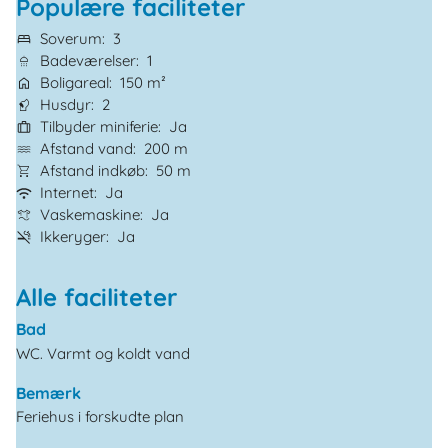
Populære faciliteter
Soverum
3
Badeværelser
1
Boligareal
150 m²
Husdyr
2
Tilbyder miniferie
Ja
Afstand vand
200 m
Afstand indkøb
50 m
Internet
Ja
Vaskemaskine
Ja
Ikkeryger
Ja
Alle faciliteter
Bad
WC. Varmt og koldt vand
Bemærk
Feriehus i forskudte plan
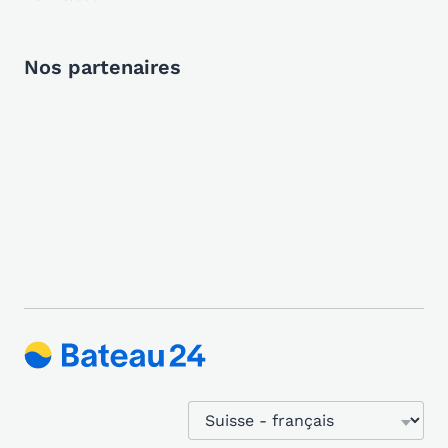
Nos partenaires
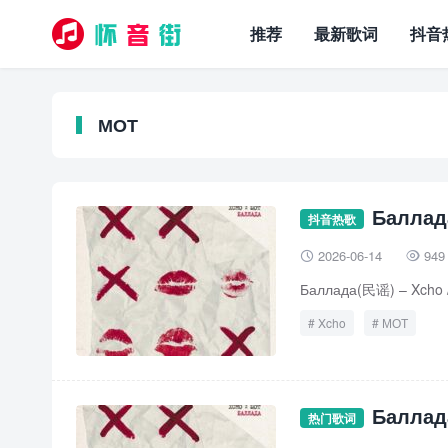
推荐
最新歌词
抖音
МОТ
Баллад
抖音热歌
2026-06-14
949


Баллада(民谣) – Xcho
Xcho
МОТ
Баллад
热门歌词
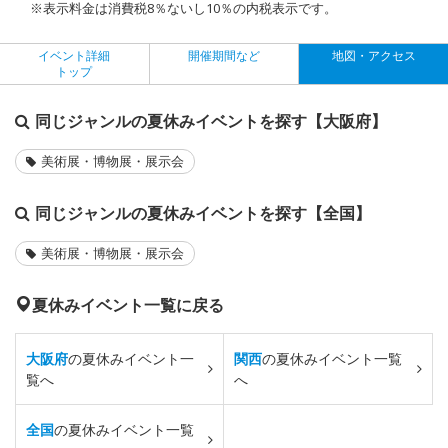
※表示料金は消費税8％ないし10％の内税表示です。
イベント詳細
開催期間など
地図・アクセス
トップ
同じジャンルの夏休みイベントを探す【大阪府】
美術展・博物展・展示会
同じジャンルの夏休みイベントを探す【全国】
美術展・博物展・展示会
夏休みイベント一覧に戻る
大阪府
の夏休みイベント一
関西
の夏休みイベント一覧
覧へ
へ
全国
の夏休みイベント一覧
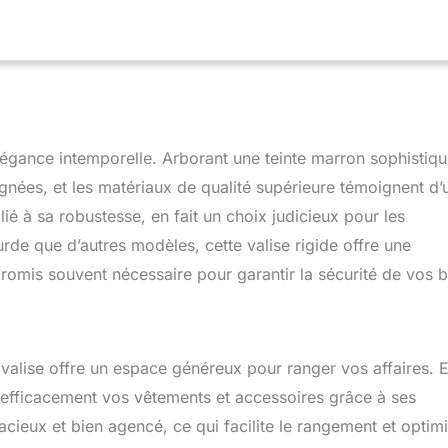
SECURITECH brevetée, un système de fermeture qui est 3 fois
x intrusions qu'une fermeture éclair conventionnelle La doublure
 technologie SILVADUR pour fournir un contrôle efficace des
gonomique pour une maniabilité facile et poignées de transport
rieures à prise en main douce ; comprend un sac à linge, un sac à
s poches zippées en maille pour une organisation
dimensions extérieures : 76,2 x 52,7 x 32,75 cm (poignées et
élégance intemporelle. Arborant une teinte marron sophistiqu
oignées, et les matériaux de qualité supérieure témoignent d’
lié à sa robustesse, en fait un choix judicieux pour les
rde que d’autres modèles, cette valise rigide offre une
romis souvent nécessaire pour garantir la sécurité de vos b
alise offre un espace généreux pour ranger vos affaires. E
r efficacement vos vêtements et accessoires grâce à ses
cieux et bien agencé, ce qui facilite le rangement et optim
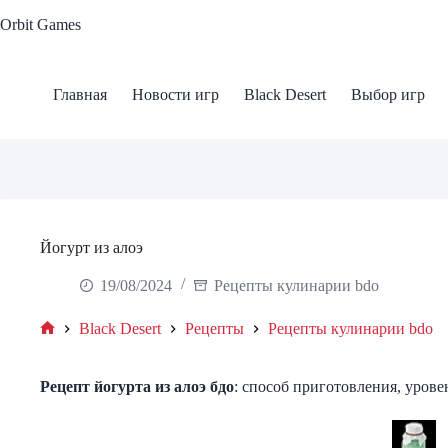
Skip
Orbit Games
to
content
Главная
Новости игр
Black Desert
Выбор игр
Йогурт из алоэ
19/08/2024
Рецепты кулинарии bdo
Black Desert
Рецепты
Рецепты кулинарии bdo
Home
Рецепт
йогурта из алоэ
бдо
: способ приготовления, урове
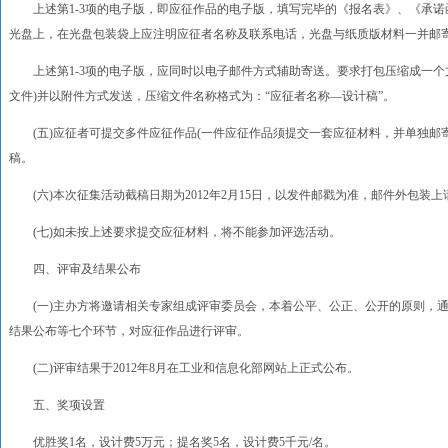
上述第1-3项的电子版，即应征作品的电子版，填写完毕的《报名表》、《承诺函》
光盘上，在光盘包装袋上应注明应征者名称及联系电话，光盘与纸质版材料一并邮
上述第1-3项的电子版，应同时以电子邮件方式辅助寄送。要求打包压缩成一个文
文件)并以附件方式发送，压缩文件名称格式为：“应征者名称—设计稿”。
(五)应征者可提交多件应征作品(一件应征作品须提交一套应征材料，并单独邮
稿。
(六)本次征集活动截稿日期为2012年2月15日，以发件邮戳为准，邮件外包装上
(七)如未按上述要求提交应征材料，将不能参加评选活动。
四、评审及结果公布
(一)主办方将邀请相关专家组成评审委员会，本着公平、公正、公开的原则，通
结果公布等七个环节，对应征作品进行评审。
(二)评审结果于2012年8月在工业和信息化部网站上正式公布。
五、奖项设置
优胜奖1名，设计费5万元；提名奖5名，设计费5千元/名。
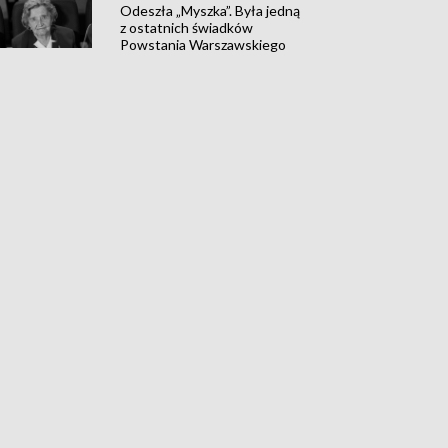
Odeszła „Myszka”. Była jedną
z ostatnich świadków
Powstania Warszawskiego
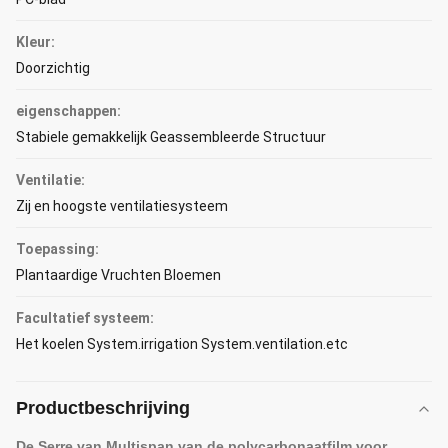
Kleur:
Doorzichtig
eigenschappen:
Stabiele gemakkelijk Geassembleerde Structuur
Ventilatie:
Zij en hoogste ventilatiesysteem
Toepassing:
Plantaardige Vruchten Bloemen
Facultatief systeem:
Het koelen System.irrigation System.ventilation.etc
Productbeschrijving
De Serre van Multispan van de polycarbonaatfilm voor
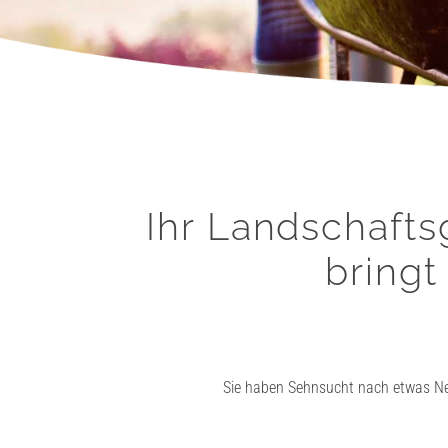
Ihr Landschafts
bringt
Sie haben Sehnsucht nach etwas Neue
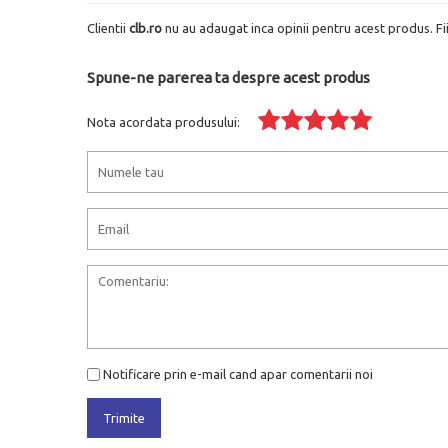
Clientii
clb.ro
nu au adaugat inca opinii pentru acest produs. Fi
Spune-ne parerea ta despre acest produs
Nota acordata produsului:
Notificare prin e-mail cand apar comentarii noi
Trimite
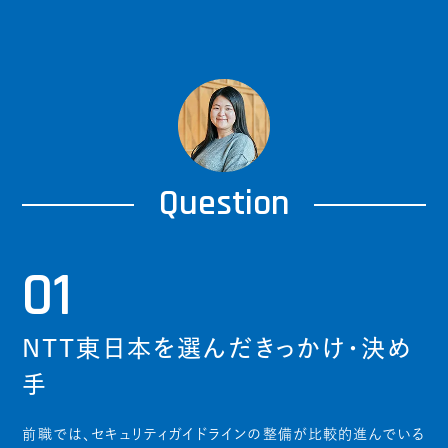
Question
01
NTT東日本を選んだきっかけ・決め
手
前職では、セキュリティガイドラインの整備が比較的進んでいる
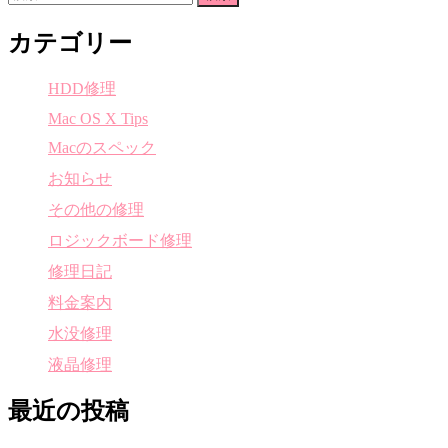
索:
カテゴリー
HDD修理
Mac OS X Tips
Macのスペック
お知らせ
その他の修理
ロジックボード修理
修理日記
料金案内
水没修理
液晶修理
最近の投稿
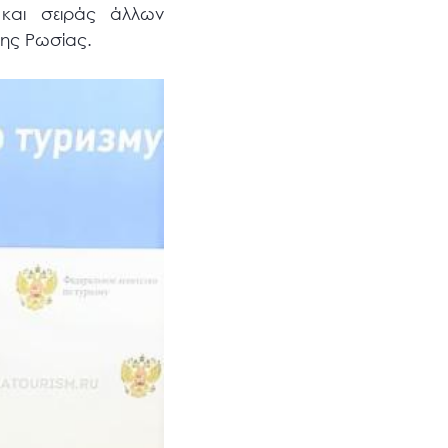
και σειράς άλλων
της Ρωσίας.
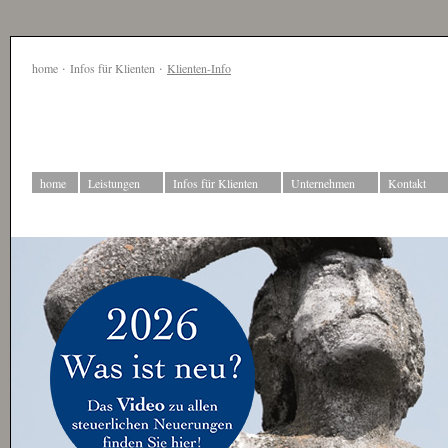
·
·
home
Infos für Klienten
Klienten-Info
home
Leistungen
Infos für Klienten
Unternehmen
Kontakt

◆ PROBLEM TO SOLVE
In the records above, find the lines holding "fermeture". Copy each one.

◆ SOLUTION FOR THIS EXERCISE
SECURITECH brevetée, un système de fermeture qui est 3 fois
x intrusions qu'une fermeture éclair conventionnelle La doublure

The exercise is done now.